(Saved data entries)
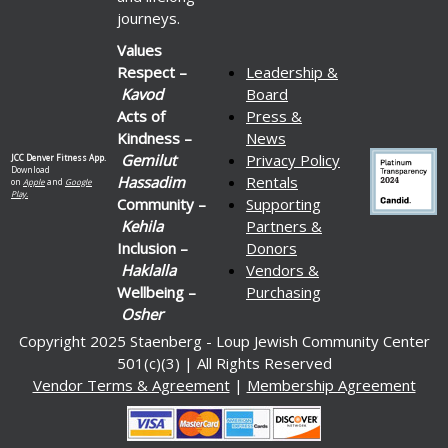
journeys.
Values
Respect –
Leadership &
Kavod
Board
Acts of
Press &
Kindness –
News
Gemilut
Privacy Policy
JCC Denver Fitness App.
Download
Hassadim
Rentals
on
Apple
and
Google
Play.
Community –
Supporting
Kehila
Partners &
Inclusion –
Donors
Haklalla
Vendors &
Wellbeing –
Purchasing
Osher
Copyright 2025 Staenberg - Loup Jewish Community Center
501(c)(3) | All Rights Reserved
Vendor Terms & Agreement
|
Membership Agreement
---
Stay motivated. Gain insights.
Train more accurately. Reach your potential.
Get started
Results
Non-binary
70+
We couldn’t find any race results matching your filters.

How to complete this task: Using the data above, extract exactly the lines from the one that holds "Wellbeing –" to the one that holds "Membership Agreement", both ends included, and no others.

Result for this task:
Wellbeing –
Purchasing
Osher
Copyright 2025 Staenberg - Loup Jewish Community Center
501(c)(3) | All Rights Reserved
Vendor Terms & Agreement
|
Membership Agreement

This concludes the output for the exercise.